How Scholarly Identifiers Are Defined

Introduction

This vignette explains how common scholarly identifiers are formally defined, what their structural components are, and what it means for them to be valid in a programmatic context.

When working with identifiers in R, it is essential to distinguish between:

The functions in scholid operate at the structural level. The regexes shown below describe the structural form that an identifier must match.


DOI (Digital Object Identifier)

Governing body: International DOI Foundation
Standard: ISO 26324

Structure

A DOI has two parts:

prefix/suffix

Prefix

  • Always begins with 10.
  • Followed by a registrant code (4–9 digits)

Example:

10.1000
10.1038

Suffix

  • Assigned by the registrant
  • May contain almost any printable character
  • Has no globally fixed grammar
  • Case-sensitive in theory

Example:

10.1000/182
10.1038/s41586-020-2649-2

Important Properties

Structural Regex

A commonly accepted structural regex:

^10\.\d{4,9}/\S+$

This checks: - Prefix starts with 10. - 4–9 digits - A slash - Non-whitespace suffix


ORCID

Governing body: ORCID, Inc.
Standard basis: ISO 7064 (checksum algorithm)

Structure

An ORCID iD consists of 16 characters:

0000-0002-1825-0097

Components

  • 16 digits total
  • Grouped as 4-4-4-4
  • Final character is a checksum digit
  • Check digit may be X

Internally (without hyphens):

0000000218250097

Checksum

Uses ISO 7064 Mod 11-2 algorithm.
A structurally correct ORCID may still be invalid if the checksum does not match.

Structural Regex

Hyphenated form:

^\d{4}-\d{4}-\d{4}-\d{3}[\dX]$

Unhyphenated internal form:

^\d{15}[\dX]$

ISBN (International Standard Book Number)

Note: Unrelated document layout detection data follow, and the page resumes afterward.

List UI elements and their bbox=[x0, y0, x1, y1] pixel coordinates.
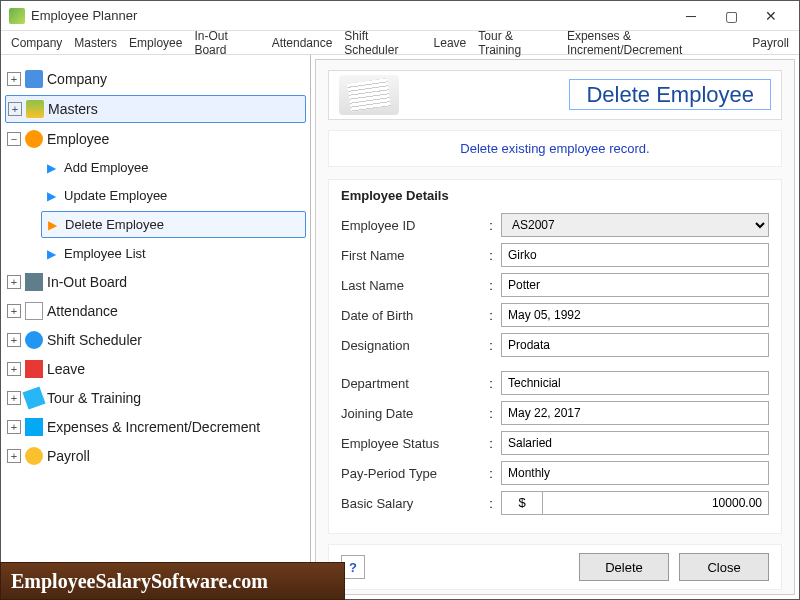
coin-icon bbox=[25, 447, 43, 465]
label-dob: Date of Birth bbox=[341, 308, 481, 323]
first-name-field[interactable] bbox=[501, 243, 769, 267]
button-bar: ? Delete Close bbox=[328, 544, 782, 590]
row-designation: Designation: bbox=[341, 333, 769, 357]
company-icon bbox=[25, 70, 43, 88]
employee-details: Employee Details Employee ID: AS2007 Fir… bbox=[328, 179, 782, 534]
dob-field[interactable] bbox=[501, 303, 769, 327]
calendar-icon bbox=[25, 360, 43, 378]
arrow-icon: ▶ bbox=[47, 161, 56, 175]
expenses-icon bbox=[25, 418, 43, 436]
tree-label: Shift Scheduler bbox=[47, 332, 142, 348]
expand-icon[interactable]: + bbox=[7, 72, 21, 86]
tree-label: Leave bbox=[47, 361, 85, 377]
label-designation: Designation bbox=[341, 338, 481, 353]
plane-icon bbox=[22, 386, 45, 409]
tree-masters[interactable]: +Masters bbox=[5, 95, 306, 123]
page-title-wrap: Delete Employee bbox=[399, 82, 771, 108]
menu-attendance[interactable]: Attendance bbox=[266, 33, 339, 53]
employee-icon bbox=[25, 130, 43, 148]
page-header: Delete Employee bbox=[328, 70, 782, 120]
nav-tree: +Company +Masters −Employee ▶Add Employe… bbox=[1, 55, 311, 599]
content-area: +Company +Masters −Employee ▶Add Employe… bbox=[1, 55, 799, 599]
tree-add-employee[interactable]: ▶Add Employee bbox=[41, 155, 306, 180]
tree-update-employee[interactable]: ▶Update Employee bbox=[41, 183, 306, 208]
row-first-name: First Name: bbox=[341, 243, 769, 267]
expand-icon[interactable]: + bbox=[7, 333, 21, 347]
row-status: Employee Status: bbox=[341, 431, 769, 455]
expand-icon[interactable]: + bbox=[7, 275, 21, 289]
expand-icon[interactable]: + bbox=[7, 420, 21, 434]
app-icon bbox=[9, 8, 25, 24]
tree-tour[interactable]: +Tour & Training bbox=[5, 385, 306, 411]
row-department: Department: bbox=[341, 371, 769, 395]
menu-employee[interactable]: Employee bbox=[123, 33, 188, 53]
tree-label: Employee List bbox=[64, 246, 146, 261]
tree-label: Company bbox=[47, 71, 107, 87]
label-status: Employee Status bbox=[341, 436, 481, 451]
tree-label: Expenses & Increment/Decrement bbox=[47, 419, 260, 435]
tree-label: Add Employee bbox=[64, 160, 149, 175]
attendance-icon bbox=[25, 302, 43, 320]
row-last-name: Last Name: bbox=[341, 273, 769, 297]
tree-attendance[interactable]: +Attendance bbox=[5, 298, 306, 324]
menu-company[interactable]: Company bbox=[5, 33, 68, 53]
masters-icon bbox=[26, 100, 44, 118]
menu-payroll[interactable]: Payroll bbox=[746, 33, 795, 53]
last-name-field[interactable] bbox=[501, 273, 769, 297]
tree-shift[interactable]: +Shift Scheduler bbox=[5, 327, 306, 353]
app-window: Employee Planner ─ ▢ ✕ Company Masters E… bbox=[0, 0, 800, 600]
label-employee-id: Employee ID bbox=[341, 218, 481, 233]
tree-company[interactable]: +Company bbox=[5, 66, 306, 92]
row-joining: Joining Date: bbox=[341, 401, 769, 425]
joining-field[interactable] bbox=[501, 401, 769, 425]
menu-masters[interactable]: Masters bbox=[68, 33, 123, 53]
expand-icon[interactable]: + bbox=[7, 391, 21, 405]
arrow-icon: ▶ bbox=[48, 218, 57, 232]
instruction-text: Delete existing employee record. bbox=[328, 130, 782, 167]
app-title: Employee Planner bbox=[31, 8, 671, 23]
expand-icon[interactable]: + bbox=[8, 102, 22, 116]
tree-payroll[interactable]: +Payroll bbox=[5, 443, 306, 469]
payperiod-field[interactable] bbox=[501, 461, 769, 485]
label-department: Department bbox=[341, 376, 481, 391]
row-employee-id: Employee ID: AS2007 bbox=[341, 213, 769, 237]
tree-inout[interactable]: +In-Out Board bbox=[5, 269, 306, 295]
menubar: Company Masters Employee In-Out Board At… bbox=[1, 31, 799, 55]
tree-label: Tour & Training bbox=[47, 390, 141, 406]
tree-leave[interactable]: +Leave bbox=[5, 356, 306, 382]
tree-label: Delete Employee bbox=[65, 217, 164, 232]
section-title: Employee Details bbox=[341, 188, 769, 203]
tree-employee-list[interactable]: ▶Employee List bbox=[41, 241, 306, 266]
delete-button[interactable]: Delete bbox=[579, 553, 669, 581]
salary-field[interactable] bbox=[543, 491, 769, 515]
designation-field[interactable] bbox=[501, 333, 769, 357]
expand-icon[interactable]: + bbox=[7, 449, 21, 463]
board-icon bbox=[25, 273, 43, 291]
tree-employee[interactable]: −Employee bbox=[5, 126, 306, 152]
tree-expenses[interactable]: +Expenses & Increment/Decrement bbox=[5, 414, 306, 440]
footer-brand: EmployeeSalarySoftware.com bbox=[0, 562, 345, 600]
status-field[interactable] bbox=[501, 431, 769, 455]
tree-label: Update Employee bbox=[64, 188, 167, 203]
tree-label: Masters bbox=[48, 101, 98, 117]
row-dob: Date of Birth: bbox=[341, 303, 769, 327]
tree-delete-employee[interactable]: ▶Delete Employee bbox=[41, 211, 306, 238]
close-button[interactable]: ✕ bbox=[751, 3, 791, 29]
expand-icon[interactable]: + bbox=[7, 304, 21, 318]
currency-symbol: $ bbox=[501, 491, 543, 515]
expand-icon[interactable]: + bbox=[7, 362, 21, 376]
menu-leave[interactable]: Leave bbox=[428, 33, 473, 53]
tree-label: Employee bbox=[47, 131, 109, 147]
collapse-icon[interactable]: − bbox=[7, 132, 21, 146]
label-last-name: Last Name bbox=[341, 278, 481, 293]
employee-id-select[interactable]: AS2007 bbox=[501, 213, 769, 237]
label-joining: Joining Date bbox=[341, 406, 481, 421]
department-field[interactable] bbox=[501, 371, 769, 395]
main-panel: Delete Employee Delete existing employee… bbox=[315, 59, 795, 595]
page-title: Delete Employee bbox=[569, 79, 771, 110]
close-panel-button[interactable]: Close bbox=[679, 553, 769, 581]
tree-label: Attendance bbox=[47, 303, 118, 319]
clock-icon bbox=[25, 331, 43, 349]
label-salary: Basic Salary bbox=[341, 496, 481, 511]
tree-label: In-Out Board bbox=[47, 274, 127, 290]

Governing body: International ISBN Agency
Standard: ISO 2108

Two Forms

ISBN-10

  • 9 digits + checksum digit
  • Check digit may be X

Example:

0306406152
030640615X

ISBN-13

  • 13 digits
  • Usually begins with 978 or 979
  • EAN-13 checksum algorithm

Example:

9780306406157

Structural Regex

ISBN-10:

^\d{9}[\dX]$

ISBN-13:

^\d{13}$

ISSN (International Standard Serial Number)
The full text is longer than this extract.